Il copione del femminicidio è ormai, tragicamente, sempre uguale a se stesso: chi uccide è un uomo che è stato lasciato da una moglie, da una fidanzata, da un’amante, cioè da una donna che diceva o immaginava di amare. Naturalmente, i vissuti dell’abbandono sono sempre di dolore, smarrimento, frustrazione; lo sono anche per questi uomini, ma incapaci di dire il dolore, lo smarrimento, la frustrazione, l’unico sentimento che riescono a sentire è la rabbia. Uccidono nella folle pulsione di sancire un possesso defitivo, ma in realtà il loro è un gesto di impotenza di fronte alla libertà e alla autiderminazione femminile che non possono più fermare o ostacolare.
Come possiamo cambiare una società così maschilista come quella italiana? Cosa contribuisce o ha contribuito a crearla e rafforzarla ? La chiesa, una latinità esasperata, il mammismo italiano, il passato storico?

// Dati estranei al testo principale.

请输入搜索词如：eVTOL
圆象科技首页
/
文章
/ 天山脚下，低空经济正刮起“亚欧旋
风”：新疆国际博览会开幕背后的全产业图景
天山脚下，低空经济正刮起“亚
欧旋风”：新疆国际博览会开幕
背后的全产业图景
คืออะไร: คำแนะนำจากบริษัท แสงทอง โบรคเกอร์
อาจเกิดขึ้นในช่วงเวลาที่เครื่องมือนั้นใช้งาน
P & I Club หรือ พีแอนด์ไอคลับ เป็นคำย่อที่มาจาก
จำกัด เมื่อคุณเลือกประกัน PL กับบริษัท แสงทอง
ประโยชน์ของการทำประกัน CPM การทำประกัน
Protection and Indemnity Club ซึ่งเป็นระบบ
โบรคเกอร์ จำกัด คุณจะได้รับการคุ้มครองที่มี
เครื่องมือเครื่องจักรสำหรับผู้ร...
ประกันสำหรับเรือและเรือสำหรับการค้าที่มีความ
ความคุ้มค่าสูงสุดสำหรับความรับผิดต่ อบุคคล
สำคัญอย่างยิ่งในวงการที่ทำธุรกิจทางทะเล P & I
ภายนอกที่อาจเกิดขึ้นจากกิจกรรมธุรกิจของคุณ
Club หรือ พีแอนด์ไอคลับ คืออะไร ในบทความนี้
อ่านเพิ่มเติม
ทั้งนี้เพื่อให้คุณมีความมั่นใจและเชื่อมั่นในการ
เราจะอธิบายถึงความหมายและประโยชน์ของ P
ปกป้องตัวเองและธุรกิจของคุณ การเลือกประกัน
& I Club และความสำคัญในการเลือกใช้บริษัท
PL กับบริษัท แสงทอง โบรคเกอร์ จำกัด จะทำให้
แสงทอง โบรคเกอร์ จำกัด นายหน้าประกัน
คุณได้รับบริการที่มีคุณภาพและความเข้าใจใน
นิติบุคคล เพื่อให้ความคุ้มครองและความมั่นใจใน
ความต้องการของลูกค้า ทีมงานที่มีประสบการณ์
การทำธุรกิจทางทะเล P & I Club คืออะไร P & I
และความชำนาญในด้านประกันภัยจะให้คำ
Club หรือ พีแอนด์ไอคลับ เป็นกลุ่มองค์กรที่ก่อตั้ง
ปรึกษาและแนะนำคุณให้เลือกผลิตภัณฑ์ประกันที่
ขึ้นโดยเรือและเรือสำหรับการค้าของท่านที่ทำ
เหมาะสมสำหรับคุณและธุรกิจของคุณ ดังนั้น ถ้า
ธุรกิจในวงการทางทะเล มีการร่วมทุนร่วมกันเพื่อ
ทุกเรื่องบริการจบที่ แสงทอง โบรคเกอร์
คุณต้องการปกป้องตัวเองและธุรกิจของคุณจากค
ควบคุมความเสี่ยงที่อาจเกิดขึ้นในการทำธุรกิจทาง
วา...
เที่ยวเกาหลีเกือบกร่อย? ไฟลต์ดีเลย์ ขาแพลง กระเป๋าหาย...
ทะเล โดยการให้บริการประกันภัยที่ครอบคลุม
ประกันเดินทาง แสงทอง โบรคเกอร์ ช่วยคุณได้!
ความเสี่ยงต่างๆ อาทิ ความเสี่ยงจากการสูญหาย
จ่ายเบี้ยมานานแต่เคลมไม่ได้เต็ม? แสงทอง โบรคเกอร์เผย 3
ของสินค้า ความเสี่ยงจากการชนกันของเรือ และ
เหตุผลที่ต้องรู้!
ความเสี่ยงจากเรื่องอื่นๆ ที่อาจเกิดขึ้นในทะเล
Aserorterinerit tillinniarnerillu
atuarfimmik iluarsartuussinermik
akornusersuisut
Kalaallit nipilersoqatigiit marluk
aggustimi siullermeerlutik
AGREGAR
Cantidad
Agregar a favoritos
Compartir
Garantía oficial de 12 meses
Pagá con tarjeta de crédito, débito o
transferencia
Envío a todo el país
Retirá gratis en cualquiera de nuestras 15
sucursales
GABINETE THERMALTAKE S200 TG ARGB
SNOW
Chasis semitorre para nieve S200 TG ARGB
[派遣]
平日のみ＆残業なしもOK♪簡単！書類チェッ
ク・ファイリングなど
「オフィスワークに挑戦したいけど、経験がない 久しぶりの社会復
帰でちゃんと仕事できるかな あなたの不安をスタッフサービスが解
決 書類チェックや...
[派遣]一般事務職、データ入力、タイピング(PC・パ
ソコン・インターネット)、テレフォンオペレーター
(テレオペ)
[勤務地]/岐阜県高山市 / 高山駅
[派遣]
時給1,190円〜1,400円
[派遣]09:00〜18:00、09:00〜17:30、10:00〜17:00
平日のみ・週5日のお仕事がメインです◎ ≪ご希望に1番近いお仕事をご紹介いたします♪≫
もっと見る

Le ragioni che spiegano la misoginia italiana meriterebbero un altro saggio: vengono da lontano, sono complesse e di difficile lettura. Ci siamo ritrovati a vivere in un paese arretrato che il ventennio berlusconiano non ha aiutato a evolvere. I dati sono drammatici: solo il 46 per cento di donne occupate, il 20 la percentuale di donne in Parlamento, una scarsissima rappresentanza in politica, nelle istituzioni , in generale nei luoghi dove si decide, a cui va aggiunta la mancanza di welfare, l’assenza di meritocrazia, e una penosa rappresentazione reale e simbolica delle donne da parte dei mass media e della pubblicità. Partiamo con enormi svantaggi rispetto al resto d’Europa. Ma, come dico sempre, abbiamo il dovere della speranza: basta pensare a quanto il quadro politico sia cambiato in pochi mesi. Naturalmente non ci sono ricette, ma certo bisogna partire con il riequilibrare la nostra presenza nel paese, premiare i talenti femminili, mettere in circolazioni modelli di donne reali, autorevoli e positivi.
Iaia Caputo è nata a Napoli (1960) e vive a Milano. È stata a lungo giornalista; ha collaborato con Il Mattino di Napoli, con la Rai e con diverse testate giornalistiche nazionali. Redattrice di Marie Claire per dieci anni, si è poi occupata di libri, come titolare della rubrica per Flair, e scrivendo per Il Diario, Il Mattino, e per D. di Repubblica. Ha pubblicato diversi saggi, tra cui Mai devi dire, sul tema degli abusi sui minori in famiglia, Conversazioni di fine secolo, una raccolta di interviste a scrittrici italiane e straniere; Di cosa parlano le donne quando parlano d’amore, e il romanzo Dimmi ancora una parola (Guanda) Da settembre 2009 è in libreria il suo nuovo saggio, Le donne non invecchiano mai (Feltrinelli): un saggio sul tema del tempo e dell’esperienza di invecchiare, tra nuove libertà ed eterni stereotipi, arrivato alla quarta ristampa. Da alcuni anni svolge come libera professionista la professione di editor di narrativa italiana.